--- START ---

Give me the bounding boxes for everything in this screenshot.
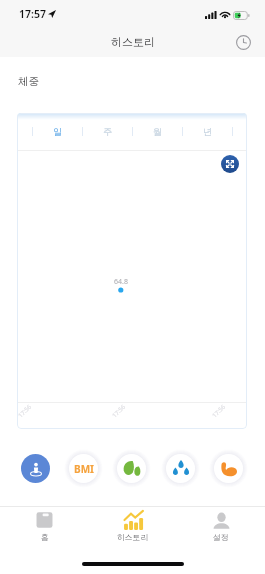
- staticText: 17:57: [19, 7, 46, 21]
- button[interactable]: Body fat: [114, 451, 149, 486]
- staticText: 히스토리: [111, 35, 155, 49]
- staticText: 체중: [18, 75, 39, 88]
- button[interactable]: 히스토리: [89, 507, 177, 543]
- staticText: 월: [153, 126, 162, 137]
- button[interactable]: 주: [83, 113, 132, 150]
- button[interactable]: 일: [33, 113, 82, 150]
- staticText: 설정: [213, 532, 229, 542]
- staticText: 64.8: [114, 277, 128, 287]
- staticText: 일: [53, 126, 62, 137]
- staticText: 주: [103, 126, 112, 137]
- button[interactable]: Water: [163, 451, 198, 486]
- staticText: 홈: [41, 532, 49, 542]
- staticText: 17:56: [110, 402, 128, 420]
- button[interactable]: Weight: [21, 454, 50, 483]
- staticText: 히스토리: [117, 532, 149, 542]
- button[interactable]: History: [231, 30, 255, 54]
- button[interactable]: 설정: [177, 507, 265, 543]
- button[interactable]: Fullscreen: [221, 155, 239, 173]
- button[interactable]: 년: [183, 113, 232, 150]
- staticText: BMI: [74, 462, 94, 476]
- button[interactable]: Muscle: [211, 451, 246, 486]
- button[interactable]: BMI: [66, 451, 101, 486]
- button[interactable]: 월: [133, 113, 182, 150]
- button[interactable]: 홈: [0, 507, 89, 543]
- staticText: 17:56: [210, 402, 228, 420]
- staticText: 17:56: [17, 402, 34, 420]
- staticText: 년: [203, 126, 212, 137]
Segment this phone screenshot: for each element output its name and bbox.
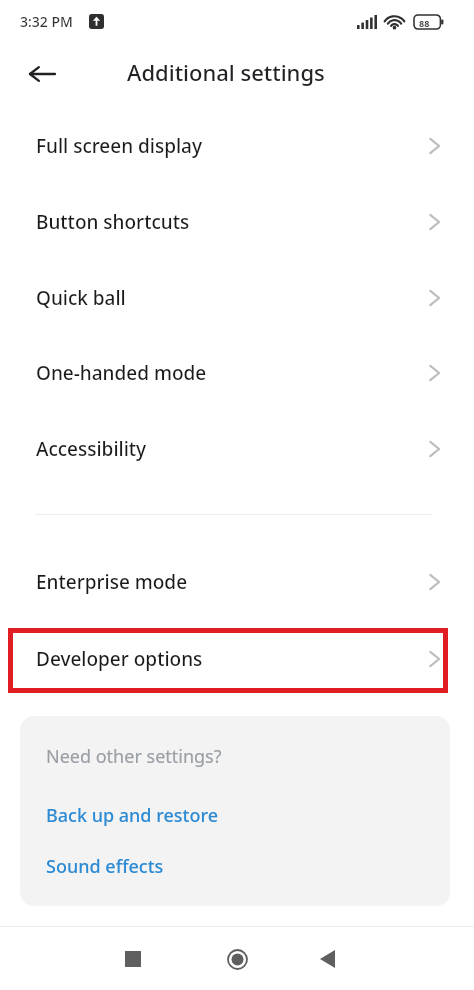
button[interactable]: Back	[304, 936, 350, 982]
staticText: Quick ball	[36, 285, 429, 311]
staticText: Button shortcuts	[36, 209, 429, 235]
staticText: Sound effects	[46, 854, 164, 879]
staticText: One-handed mode	[36, 360, 429, 386]
button[interactable]: Back up and restore	[20, 795, 450, 835]
button[interactable]: Recent apps	[110, 936, 156, 982]
staticText: Developer options	[36, 646, 429, 672]
staticText: Accessibility	[36, 436, 429, 462]
button[interactable]: Full screen display	[0, 115, 474, 177]
staticText: 3:32 PM	[20, 12, 73, 31]
button[interactable]: One-handed mode	[0, 342, 474, 404]
button[interactable]: Developer options	[0, 628, 474, 690]
button[interactable]: Quick ball	[0, 267, 474, 329]
staticText: Additional settings	[127, 57, 325, 87]
staticText: Full screen display	[36, 133, 429, 159]
staticText: Enterprise mode	[36, 569, 429, 595]
button[interactable]: Enterprise mode	[0, 551, 474, 613]
button[interactable]: Button shortcuts	[0, 191, 474, 253]
button[interactable]: Accessibility	[0, 418, 474, 480]
button[interactable]: Back	[22, 54, 62, 94]
staticText: Back up and restore	[46, 803, 219, 828]
staticText: Need other settings?	[46, 744, 222, 769]
button[interactable]: Sound effects	[20, 846, 450, 886]
button[interactable]: Home	[214, 936, 260, 982]
staticText: 88	[419, 17, 430, 29]
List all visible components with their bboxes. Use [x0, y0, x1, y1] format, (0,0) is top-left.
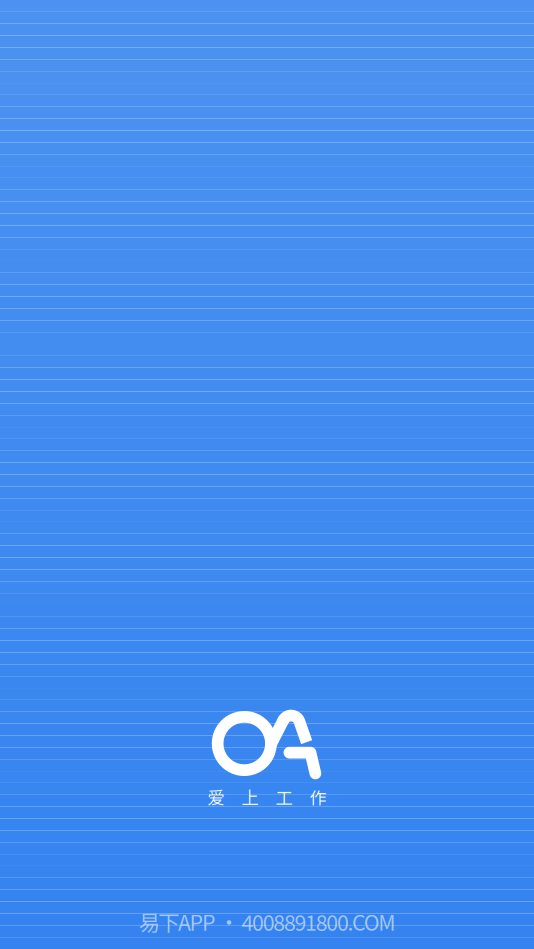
staticText: 易下APP · 4008891800.COM: [139, 906, 395, 937]
staticText: 爱上工作: [208, 784, 326, 810]
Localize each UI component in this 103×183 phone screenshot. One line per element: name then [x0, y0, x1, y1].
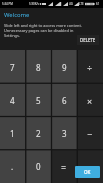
button[interactable]: 8	[25, 50, 51, 84]
staticText: Welcome	[4, 11, 30, 19]
staticText: ÷	[87, 61, 93, 73]
staticText: ×	[87, 95, 93, 107]
staticText: Slide left and right to access more cont…	[4, 23, 82, 38]
staticText: 8	[36, 62, 41, 73]
button[interactable]: ÷	[77, 50, 103, 84]
button[interactable]: 1	[0, 117, 25, 150]
staticText: 7	[10, 62, 15, 73]
staticText: 4G	[69, 2, 73, 6]
staticText: 1	[10, 128, 15, 139]
staticText: −	[87, 128, 93, 140]
staticText: 2	[36, 128, 41, 139]
button[interactable]: 4	[0, 84, 25, 117]
button[interactable]: 2	[25, 117, 51, 150]
button[interactable]: −	[77, 117, 103, 150]
button[interactable]: 0	[25, 150, 51, 183]
button[interactable]: 3	[51, 117, 77, 150]
button[interactable]: 7	[0, 50, 25, 84]
staticText: DELETE	[80, 37, 96, 43]
button[interactable]: ×	[77, 84, 103, 117]
staticText: 3	[62, 128, 67, 139]
button[interactable]: 6	[51, 84, 77, 117]
staticText: 4	[10, 95, 15, 106]
staticText: OK	[84, 169, 91, 175]
staticText: 6	[62, 95, 67, 106]
button[interactable]: 9	[51, 50, 77, 84]
staticText: 9	[62, 62, 67, 73]
staticText: 5:34 PM	[2, 2, 13, 6]
staticText: LTE	[79, 2, 84, 6]
button[interactable]: .	[0, 150, 25, 183]
staticText: 61	[96, 2, 100, 6]
staticText: =	[61, 161, 67, 173]
button[interactable]: 5	[25, 84, 51, 117]
button[interactable]: =	[51, 150, 77, 183]
staticText: 0	[36, 161, 41, 172]
staticText: .	[11, 161, 14, 172]
button[interactable]: OK	[75, 166, 100, 178]
staticText: 5	[36, 95, 41, 106]
staticText: 5.90K/s	[29, 2, 39, 6]
button[interactable]: DELETE	[77, 35, 99, 45]
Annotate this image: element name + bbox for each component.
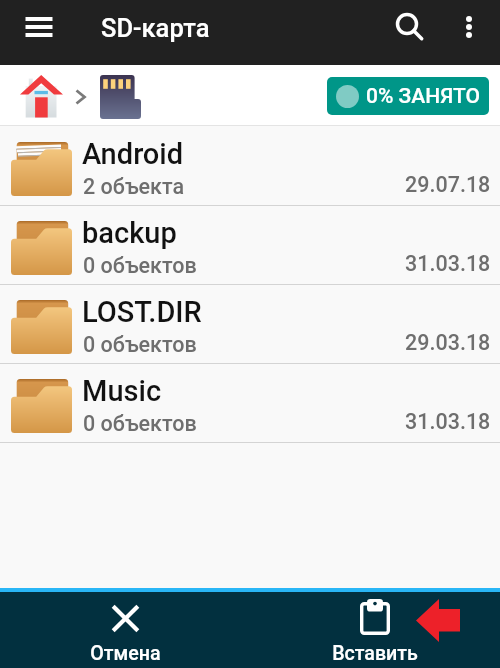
staticText: 2 объекта [83, 174, 185, 199]
button[interactable]: Search [380, 0, 436, 55]
staticText: backup [82, 216, 177, 250]
staticText: SD-карта [101, 13, 210, 43]
button[interactable]: Music [0, 364, 500, 443]
staticText: Android [82, 137, 184, 171]
button[interactable]: Menu [10, 0, 68, 56]
staticText: 31.03.18 [405, 409, 491, 434]
staticText: 0% ЗАНЯТО [366, 84, 480, 109]
staticText: 0 объектов [83, 253, 197, 278]
staticText: 29.07.18 [405, 172, 491, 197]
button[interactable]: SD card [90, 66, 151, 127]
button[interactable]: More options [439, 0, 495, 55]
button[interactable]: backup [0, 206, 500, 285]
staticText: Вставить [332, 642, 418, 665]
button[interactable]: Вставить [250, 592, 500, 668]
staticText: Отмена [90, 642, 161, 665]
staticText: LOST.DIR [82, 295, 202, 329]
button[interactable]: LOST.DIR [0, 285, 500, 364]
button[interactable]: Отмена [0, 592, 250, 668]
button[interactable]: Android [0, 127, 500, 206]
staticText: 0 объектов [83, 332, 197, 357]
staticText: Music [82, 374, 162, 408]
button[interactable]: Home [11, 68, 72, 129]
staticText: 0 объектов [83, 411, 197, 436]
staticText: 29.03.18 [405, 330, 491, 355]
button[interactable]: 0% ЗАНЯТО [327, 77, 489, 115]
staticText: 31.03.18 [405, 251, 491, 276]
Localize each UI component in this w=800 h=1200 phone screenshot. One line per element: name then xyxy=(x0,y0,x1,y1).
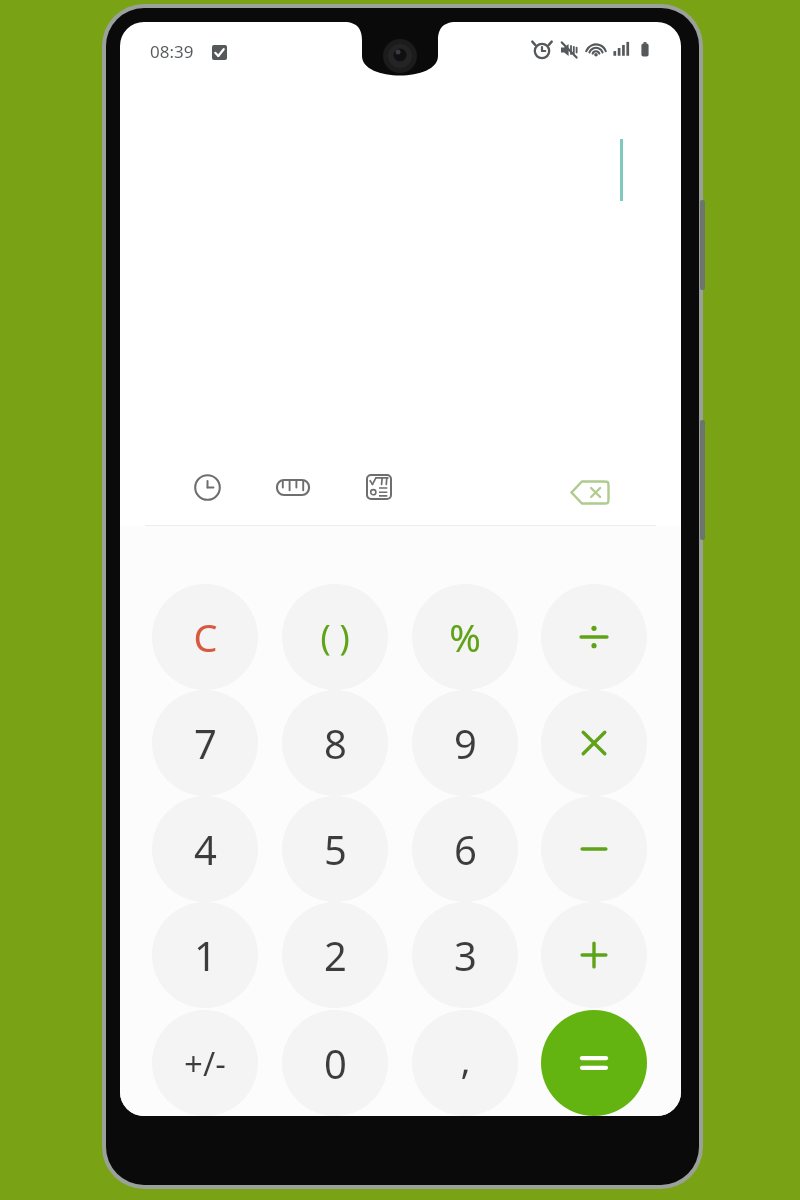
button[interactable]: 2 xyxy=(282,902,388,1008)
button[interactable]: 9 xyxy=(412,690,518,796)
staticText: C xyxy=(193,611,218,663)
button[interactable]: Scientific calculator xyxy=(354,462,404,512)
staticText: 1 xyxy=(194,928,217,982)
button[interactable]: 6 xyxy=(412,796,518,902)
staticText: 6 xyxy=(454,822,477,876)
staticText: 5 xyxy=(324,822,347,876)
button[interactable]: 0 xyxy=(282,1010,388,1116)
button[interactable]: 3 xyxy=(412,902,518,1008)
button[interactable]: % xyxy=(412,584,518,690)
staticText: 8 xyxy=(324,716,347,770)
button[interactable]: Divide xyxy=(541,584,647,690)
button[interactable]: , xyxy=(412,1010,518,1116)
button[interactable]: Add xyxy=(541,902,647,1008)
staticText: 4 xyxy=(194,822,217,876)
staticText: 3 xyxy=(454,928,477,982)
staticText: 0 xyxy=(324,1036,347,1090)
button[interactable]: 8 xyxy=(282,690,388,796)
button[interactable]: C xyxy=(152,584,258,690)
staticText: 9 xyxy=(454,716,477,770)
staticText: +/- xyxy=(184,1041,226,1086)
button[interactable]: History xyxy=(182,462,232,512)
button[interactable]: Equals xyxy=(541,1010,647,1116)
staticText: ( ) xyxy=(320,614,350,660)
staticText: 7 xyxy=(194,716,217,770)
button[interactable]: Multiply xyxy=(541,690,647,796)
button[interactable]: 7 xyxy=(152,690,258,796)
button[interactable]: Subtract xyxy=(541,796,647,902)
staticText: % xyxy=(449,611,481,663)
button[interactable]: 1 xyxy=(152,902,258,1008)
button[interactable]: ( ) xyxy=(282,584,388,690)
staticText: 08:39 xyxy=(150,40,194,63)
staticText: , xyxy=(460,1033,471,1085)
button[interactable]: Backspace xyxy=(560,462,620,522)
button[interactable]: Unit converter xyxy=(268,462,318,512)
staticText: 2 xyxy=(324,928,347,982)
button[interactable]: +/- xyxy=(152,1010,258,1116)
button[interactable]: 5 xyxy=(282,796,388,902)
button[interactable]: 4 xyxy=(152,796,258,902)
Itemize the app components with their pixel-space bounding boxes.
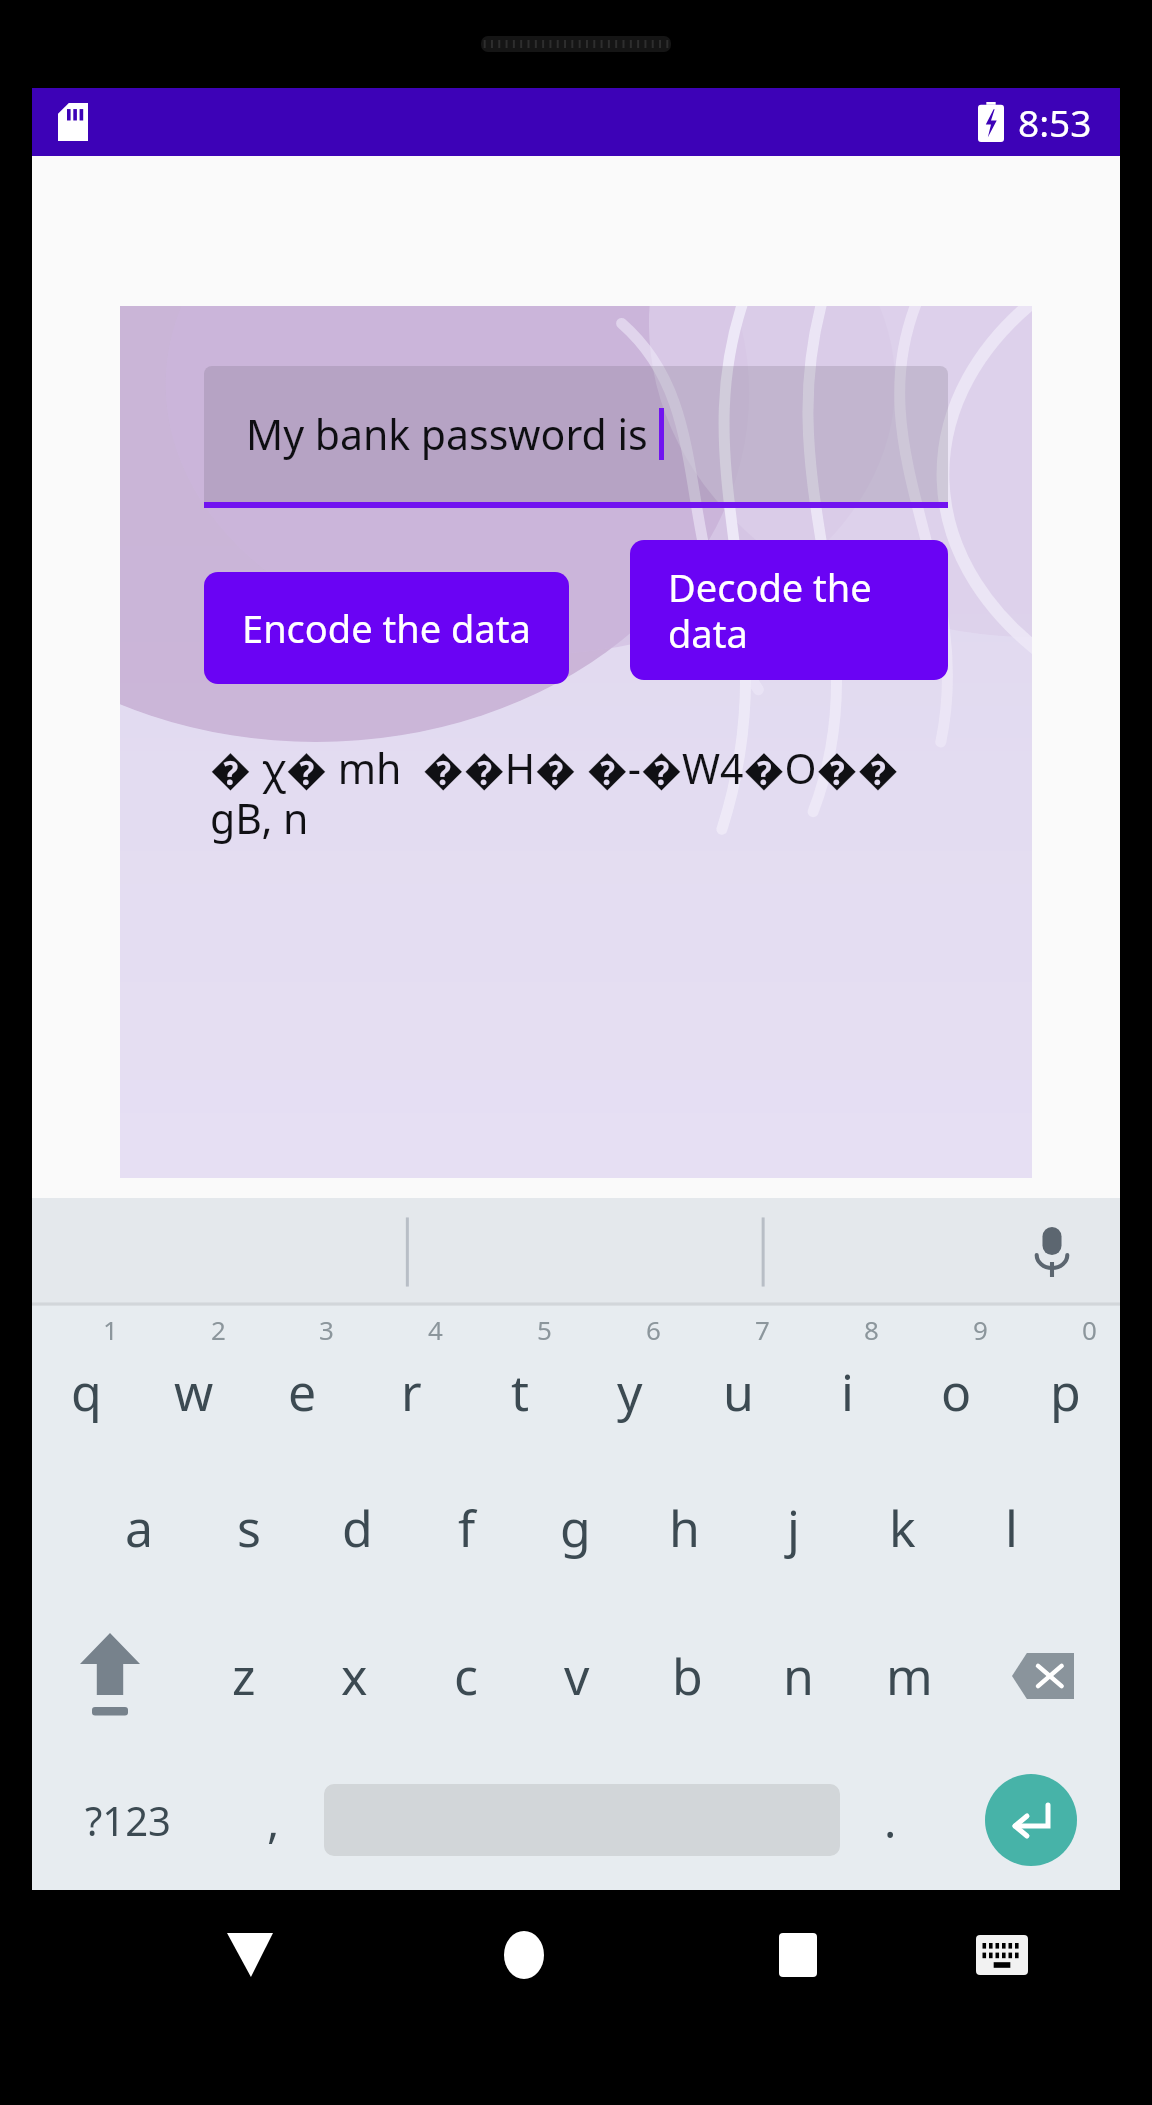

--- END ---

Report how many lines in the listing above hold the string "each", giving the number and no other words.

4